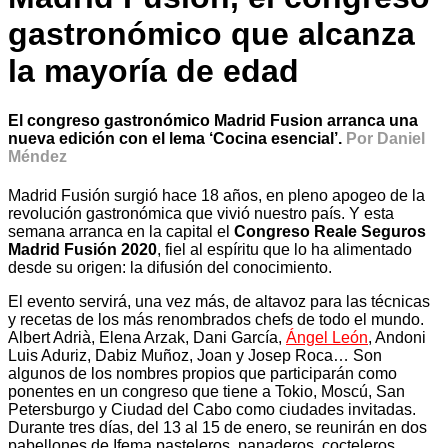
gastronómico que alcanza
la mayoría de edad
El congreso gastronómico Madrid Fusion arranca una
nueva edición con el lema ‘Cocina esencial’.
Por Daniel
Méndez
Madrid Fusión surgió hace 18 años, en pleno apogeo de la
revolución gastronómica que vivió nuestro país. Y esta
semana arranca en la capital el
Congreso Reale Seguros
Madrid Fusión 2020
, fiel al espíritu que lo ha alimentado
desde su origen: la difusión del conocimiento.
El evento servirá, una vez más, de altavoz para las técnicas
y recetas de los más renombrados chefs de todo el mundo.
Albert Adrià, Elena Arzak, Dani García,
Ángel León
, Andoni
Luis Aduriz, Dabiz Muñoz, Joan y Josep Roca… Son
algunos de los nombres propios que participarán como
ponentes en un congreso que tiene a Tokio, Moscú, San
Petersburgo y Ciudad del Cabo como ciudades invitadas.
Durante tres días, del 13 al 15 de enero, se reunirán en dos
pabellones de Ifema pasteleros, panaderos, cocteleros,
--
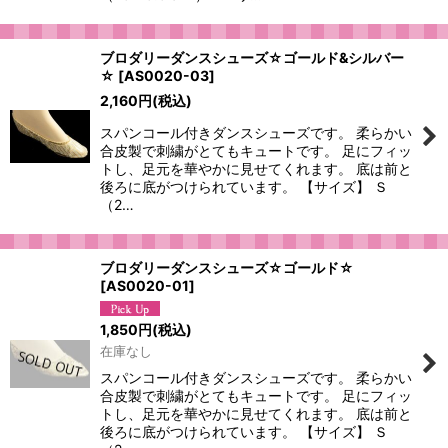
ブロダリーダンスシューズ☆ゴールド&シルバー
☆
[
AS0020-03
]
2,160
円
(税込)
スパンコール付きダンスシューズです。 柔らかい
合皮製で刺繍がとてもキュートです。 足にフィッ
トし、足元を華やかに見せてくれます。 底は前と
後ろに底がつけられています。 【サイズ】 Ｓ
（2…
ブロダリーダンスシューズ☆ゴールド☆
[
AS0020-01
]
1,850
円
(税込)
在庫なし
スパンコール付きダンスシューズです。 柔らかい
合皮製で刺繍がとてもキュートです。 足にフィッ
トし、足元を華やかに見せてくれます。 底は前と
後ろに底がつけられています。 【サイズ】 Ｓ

Task directions
Could you restate word for word the lines above from the one containing "gastronómico que alcanza" through the one containing "algunos de los", both included, and nothing else?

Problem solution
gastronómico que alcanza
la mayoría de edad
El congreso gastronómico Madrid Fusion arranca una
nueva edición con el lema ‘Cocina esencial’.
Por Daniel
Méndez
Madrid Fusión surgió hace 18 años, en pleno apogeo de la
revolución gastronómica que vivió nuestro país. Y esta
semana arranca en la capital el
Congreso Reale Seguros
Madrid Fusión 2020
, fiel al espíritu que lo ha alimentado
desde su origen: la difusión del conocimiento.
El evento servirá, una vez más, de altavoz para las técnicas
y recetas de los más renombrados chefs de todo el mundo.
Albert Adrià, Elena Arzak, Dani García,
Ángel León
, Andoni
Luis Aduriz, Dabiz Muñoz, Joan y Josep Roca… Son
algunos de los nombres propios que participarán como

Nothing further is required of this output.